Max Feurer hat zu meinen Gedanken zur Demokratie eine umfangreiche Stellungnahme geschrieben, die ich den Leserinnen und Lesern des birsfälder.li nicht vorenthalten möchte.
Sein Exkurs am Ende zur demokratischen Lösungsfindung mahnt mich, besonders da auch vor allem die Sprecher der Stämme um Lösungen ringen, fast ein bisschen an einen Einwohnerrat 🙂
Das Titelbild, ein Kupferstich von Samuel de Champlain von 1609, zeigt einen Kampf zwischen Irokesen und Algonkin am Lake Champlain … natürlich in der Hoffnung, dass der Kampf zwischen Gegnern und Befürwortern des Quartierplans 707 nicht ähnliche Formen annimmt.
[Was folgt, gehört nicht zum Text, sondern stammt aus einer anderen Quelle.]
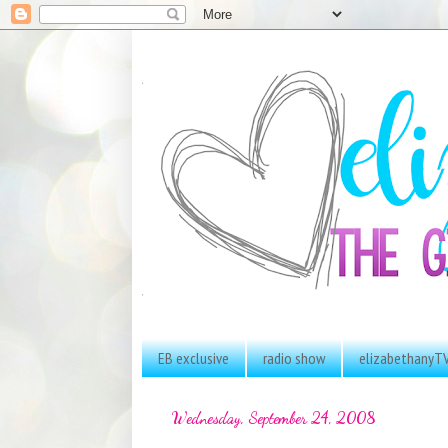
EB exclusive
radio show
elizabethanyT
Wednesday, September 24, 2008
********************************************************************************************************
Hier der Text von Max Feurer:
»Franz Büchler hat gestern mit seinem Beitrag „Was ist demokratischer als demokratisch?“ eine ganze Reihe von interessanten Fragen aufgeworfen, und dafür möchte ich ihm danken. Da ich der Verfasser des ominösen Begleitflyers zum Referendumsbogen bin, gehe ich gerne auf diese Thematik ein. Die folgenden Ausführungen sind allerdings persönlich und kein offizielles Statement des Referendumskomitees.
Warum haben wir uns erlaubt, einen „wirklich demokratischen“ Entscheid zum Projekt Kestenholz zu fordern? Bedeutet dies, dass der Entscheid der Gemeindeversammlung undemokratisch war? Es wurde doch korrekt abgestimmt und ausgezählt!? Warum also „sich erdreisten, die an der Gemeindeversammlung gelebte Demokratie anzugreifen“, wie sich eine Kommentatorin zum Artikel erbost äusserte?
Werfen wir einen Blick zurück auf den 11. Dezember.
Die vom Projekt Kestenholz direkt betroffenen Anwohner hatten sich im Vorfeld in mehreren Sitzungen auf die Gemeindeversammlung vorbereitet und zum Teil in stundenlanger Arbeit Argumente zusammengetragen, warum wir das Bauprojekt als suboptimal betrachten.
Als das entsprechende Traktandum im Rahmen einer völlig überladenen Traktandenliste zur Sprache kam, stellte Gemeindepräsident Hiltmann das Vorhaben ausführlich und positiv würdigend vor. Das war sein gutes Recht und machte zudem deutlich, dass unser Gemeindepräsident ohne
Zweifel kompetent und ein ausgezeichneter Redner ist.
Böses schwante den Projektgegnern allerdings, als Herr Hiltmann die Gemeindeversammlung darüber abstimmen liess, einerseits die Redezeit auf 3 Minuten zu beschränken, und andererseits dem Investor, der nicht in Birsfelden wohnt, in Missachtung der § 53,1 und § 62,1 das Wort zu erteilen, sprich: sich ebenfalls vehement für sein Projekt einzusetzen. Ich kann die Legalität dieses Vorgehens nicht beurteilen, aber es erschien und erscheint mir immer noch mehr als fragwürdig …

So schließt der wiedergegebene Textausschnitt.